Both Mary and Joseph were asked by God to accept the disgrace and shame of a couple who had “sinned.” Joseph was told to name the child (v. 21), an act which would be interpreted by all as an admission of paternity. This would also be equivalent to an admission that he had lied in previously asserting his innocence.
In the eyes of the people, then, either Joseph was a weak man who could not control his passions, or, worse yet, a fool duped into raising another man’s son. (Because of Mary’s three-month sojourn in Judah, the gossips could make a strong argument for the latter view.) Such matters would not be soon forgotten in a close-knit country village.

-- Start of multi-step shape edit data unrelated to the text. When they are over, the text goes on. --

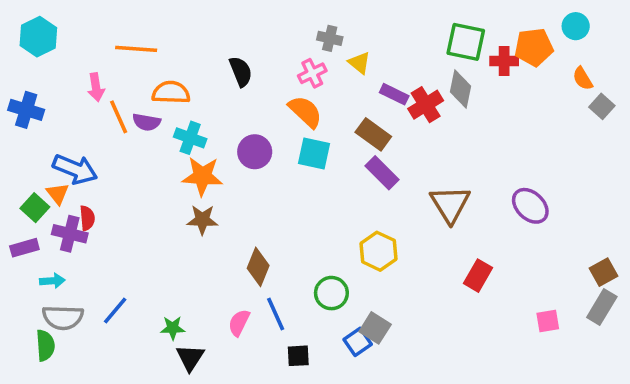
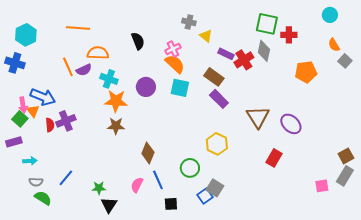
cyan hexagon: (38, 37) -> (26, 35), moved
orange pentagon: (534, 47) -> (306, 72), moved
pink cross: (312, 73) -> (173, 49), moved
pink arrow: (96, 87) -> (23, 105), moved
purple semicircle: (147, 122) -> (84, 70), turned -35
purple ellipse: (530, 206) -> (291, 124), moved
purple cross: (70, 234) -> (66, 121), moved, turned -36
gray semicircle: (63, 317) -> (36, 182), size x0.6
pink square: (548, 321) -> (322, 186), moved
green semicircle: (45, 345) -> (43, 198), moved, turned -54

God could have made it easier. He could have smoothed the way, but He did not. Mary would gather her belongings and go quietly to the house of Joseph. She would go with relief, certainly, that her beloved no longer doubted her, and that he was one with her in understanding the marvelous revelation of God. But she would go also under the disdainful eyes of her friends and neighbors, and perhaps the sorrow of relatives, which she could do nothing to alleviate.

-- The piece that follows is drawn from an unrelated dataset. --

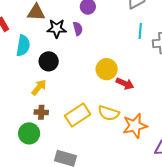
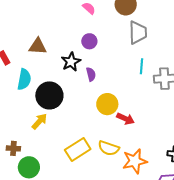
black star: (57, 28) -> (71, 62), moved, turned -30
purple semicircle: (78, 29) -> (91, 74), moved
black circle: (49, 61) -> (49, 95), size x1.4
brown cross: (41, 112) -> (13, 148), moved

For Mary and Joseph there would be no happy wedding, bridesmaids, feasts, laughing children, gifts or good wishes. The cloud of suspicion was made worse because there could be neither repentance nor explanation, only passive endurance: “For what glory [is it], if, when ye be buffeted for your faults, ye shall take it patiently? but if, when ye do well, and suffer [for it], ye take it patiently, this [is] acceptable with God. For even hereunto were ye called:…”
God saw to it that His own Son was provided with sterling examples of such traits in his childhood. Jesus was “called” to follow the pattern of meek suffering in well-doing that Mary and Joseph set for him. The grace under pressure which they showed during an extended trial was the object of his keen discernment. He could not fail, as he grew up, to hear the whispers and the innuendos; but from his parents, never a complaint.